> _What you have to do_
Without the pictures, copy all of the data exactly.
*** Opening Given records ***
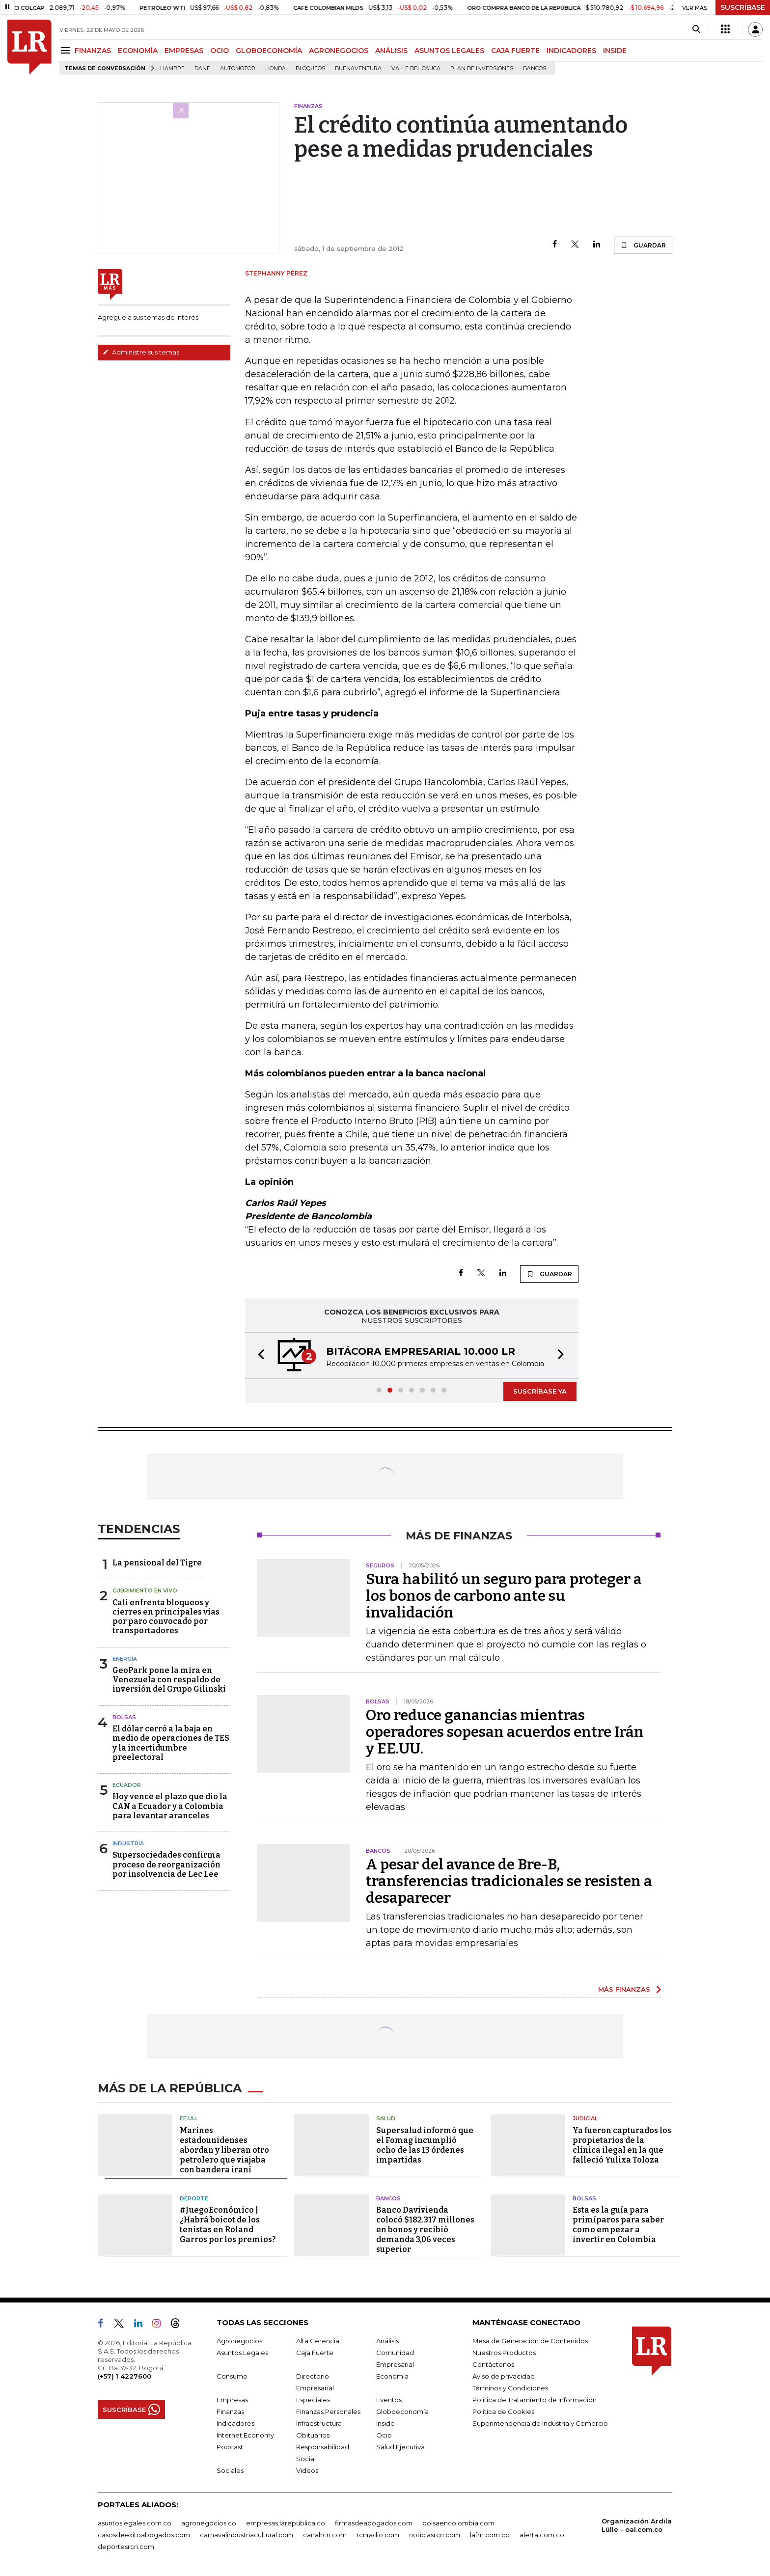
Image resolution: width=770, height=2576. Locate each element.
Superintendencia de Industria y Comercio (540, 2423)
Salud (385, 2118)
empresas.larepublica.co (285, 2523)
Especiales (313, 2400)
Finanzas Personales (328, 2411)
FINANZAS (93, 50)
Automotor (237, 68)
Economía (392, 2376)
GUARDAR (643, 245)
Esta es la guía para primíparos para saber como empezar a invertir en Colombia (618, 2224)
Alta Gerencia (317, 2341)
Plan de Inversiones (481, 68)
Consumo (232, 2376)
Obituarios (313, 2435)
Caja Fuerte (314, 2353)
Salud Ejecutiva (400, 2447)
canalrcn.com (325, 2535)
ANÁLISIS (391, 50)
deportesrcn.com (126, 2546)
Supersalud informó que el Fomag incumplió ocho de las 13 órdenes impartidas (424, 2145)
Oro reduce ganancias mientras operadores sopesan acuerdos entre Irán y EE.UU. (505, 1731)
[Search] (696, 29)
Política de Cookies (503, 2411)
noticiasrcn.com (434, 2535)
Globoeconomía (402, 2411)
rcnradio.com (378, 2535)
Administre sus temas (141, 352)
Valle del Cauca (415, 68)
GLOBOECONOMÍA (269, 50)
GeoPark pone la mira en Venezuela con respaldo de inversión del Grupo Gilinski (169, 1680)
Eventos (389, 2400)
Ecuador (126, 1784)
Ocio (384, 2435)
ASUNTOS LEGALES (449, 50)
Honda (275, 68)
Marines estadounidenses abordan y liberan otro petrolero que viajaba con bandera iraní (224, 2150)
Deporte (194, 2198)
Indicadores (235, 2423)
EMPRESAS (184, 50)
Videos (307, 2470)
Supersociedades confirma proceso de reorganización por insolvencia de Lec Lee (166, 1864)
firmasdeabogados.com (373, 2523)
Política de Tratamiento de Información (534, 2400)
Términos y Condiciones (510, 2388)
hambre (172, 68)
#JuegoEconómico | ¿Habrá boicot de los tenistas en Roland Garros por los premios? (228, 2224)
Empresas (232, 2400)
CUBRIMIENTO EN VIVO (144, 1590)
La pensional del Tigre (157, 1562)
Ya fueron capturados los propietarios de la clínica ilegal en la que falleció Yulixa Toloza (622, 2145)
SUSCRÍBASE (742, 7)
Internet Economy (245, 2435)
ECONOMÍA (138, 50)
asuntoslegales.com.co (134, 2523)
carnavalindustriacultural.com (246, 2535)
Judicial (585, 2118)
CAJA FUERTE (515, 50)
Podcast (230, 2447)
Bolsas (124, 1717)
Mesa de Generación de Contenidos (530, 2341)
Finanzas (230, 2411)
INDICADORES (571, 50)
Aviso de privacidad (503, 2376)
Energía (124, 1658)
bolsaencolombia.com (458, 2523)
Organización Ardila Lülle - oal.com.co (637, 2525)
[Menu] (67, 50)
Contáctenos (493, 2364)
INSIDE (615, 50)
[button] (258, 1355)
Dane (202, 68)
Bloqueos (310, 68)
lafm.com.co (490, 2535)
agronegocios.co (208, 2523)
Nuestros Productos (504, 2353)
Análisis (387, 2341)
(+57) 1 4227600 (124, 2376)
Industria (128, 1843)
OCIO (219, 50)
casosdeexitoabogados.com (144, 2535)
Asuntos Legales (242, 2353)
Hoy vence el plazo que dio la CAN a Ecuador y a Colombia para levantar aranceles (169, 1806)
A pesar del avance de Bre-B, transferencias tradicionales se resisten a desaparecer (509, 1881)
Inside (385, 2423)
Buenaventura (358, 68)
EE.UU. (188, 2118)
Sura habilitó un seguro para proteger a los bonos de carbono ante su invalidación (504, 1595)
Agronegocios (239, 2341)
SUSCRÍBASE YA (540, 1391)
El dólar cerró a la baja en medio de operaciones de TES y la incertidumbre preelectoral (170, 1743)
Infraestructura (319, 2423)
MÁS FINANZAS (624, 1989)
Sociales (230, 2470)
*** Closing Given records ***
> _Solved exercise_
Image resolution: width=770, height=2576. Locate each element.
Superintendencia de Industria y Comercio (540, 2423)
Salud (385, 2118)
empresas.larepublica.co (285, 2523)
Especiales (313, 2400)
Finanzas Personales (328, 2411)
FINANZAS (93, 50)
Automotor (237, 68)
Economía (392, 2376)
GUARDAR (643, 245)
Esta es la guía para primíparos para saber como empezar a invertir en Colombia (618, 2224)
Alta Gerencia (317, 2341)
Plan de Inversiones (481, 68)
Consumo (232, 2376)
Obituarios (313, 2435)
Caja Fuerte (314, 2353)
Salud Ejecutiva (400, 2447)
canalrcn.com (325, 2535)
ANÁLISIS (391, 50)
deportesrcn.com (126, 2546)
Supersalud informó que el Fomag incumplió ocho de las 13 órdenes impartidas (424, 2145)
Oro reduce ganancias mientras operadores sopesan acuerdos entre Irán y EE.UU. (505, 1731)
[Search] (696, 29)
Política de Cookies (503, 2411)
noticiasrcn.com (434, 2535)
Globoeconomía (402, 2411)
rcnradio.com (378, 2535)
Administre sus temas (141, 352)
Valle del Cauca (415, 68)
GLOBOECONOMÍA (269, 50)
GeoPark pone la mira en Venezuela con respaldo de inversión del Grupo Gilinski (169, 1680)
Eventos (389, 2400)
Ecuador (126, 1784)
Ocio (384, 2435)
ASUNTOS LEGALES (449, 50)
Honda (275, 68)
Marines estadounidenses abordan y liberan otro petrolero que viajaba con bandera iraní (224, 2150)
Deporte (194, 2198)
Indicadores (235, 2423)
EMPRESAS (184, 50)
Videos (307, 2470)
Supersociedades confirma proceso de reorganización por insolvencia de Lec Lee (166, 1864)
firmasdeabogados.com (373, 2523)
Política de Tratamiento de Información (534, 2400)
Términos y Condiciones (510, 2388)
hambre (172, 68)
#JuegoEconómico | ¿Habrá boicot de los tenistas en Roland Garros por los premios? (228, 2224)
Empresas (232, 2400)
CUBRIMIENTO EN VIVO (144, 1590)
La pensional del Tigre (157, 1562)
Ya fueron capturados los propietarios de la clínica ilegal en la que falleció Yulixa Toloza (622, 2145)
SUSCRÍBASE (742, 7)
Internet Economy (245, 2435)
ECONOMÍA (138, 50)
asuntoslegales.com.co (134, 2523)
carnavalindustriacultural.com (246, 2535)
Judicial (585, 2118)
CAJA FUERTE (515, 50)
Podcast (230, 2447)
Bolsas (124, 1717)
Mesa de Generación de Contenidos (530, 2341)
Finanzas (230, 2411)
INDICADORES (571, 50)
Aviso de privacidad (503, 2376)
Energía (124, 1658)
bolsaencolombia.com (458, 2523)
Organización Ardila Lülle - oal.com.co (637, 2525)
[Menu] (67, 50)
Contáctenos (493, 2364)
INSIDE (615, 50)
[button] (258, 1355)
Dane (202, 68)
Bloqueos (310, 68)
lafm.com.co (490, 2535)
agronegocios.co (208, 2523)
Nuestros Productos (504, 2353)
Análisis (387, 2341)
(+57) 1 4227600 (124, 2376)
Industria (128, 1843)
OCIO (219, 50)
casosdeexitoabogados.com (144, 2535)
Asuntos Legales (242, 2353)
Hoy vence el plazo que dio la CAN a Ecuador y a Colombia para levantar aranceles (169, 1806)
A pesar del avance de Bre-B, transferencias tradicionales se resisten a desaparecer (509, 1881)
Inside (385, 2423)
Buenaventura (358, 68)
EE.UU. (188, 2118)
Sura habilitó un seguro para proteger a los bonos de carbono ante su invalidación (504, 1595)
Agronegocios (239, 2341)
SUSCRÍBASE YA (540, 1391)
El dólar cerró a la baja en medio de operaciones de TES y la incertidumbre preelectoral (170, 1743)
Infraestructura (319, 2423)
MÁS FINANZAS (624, 1989)
Sociales (230, 2470)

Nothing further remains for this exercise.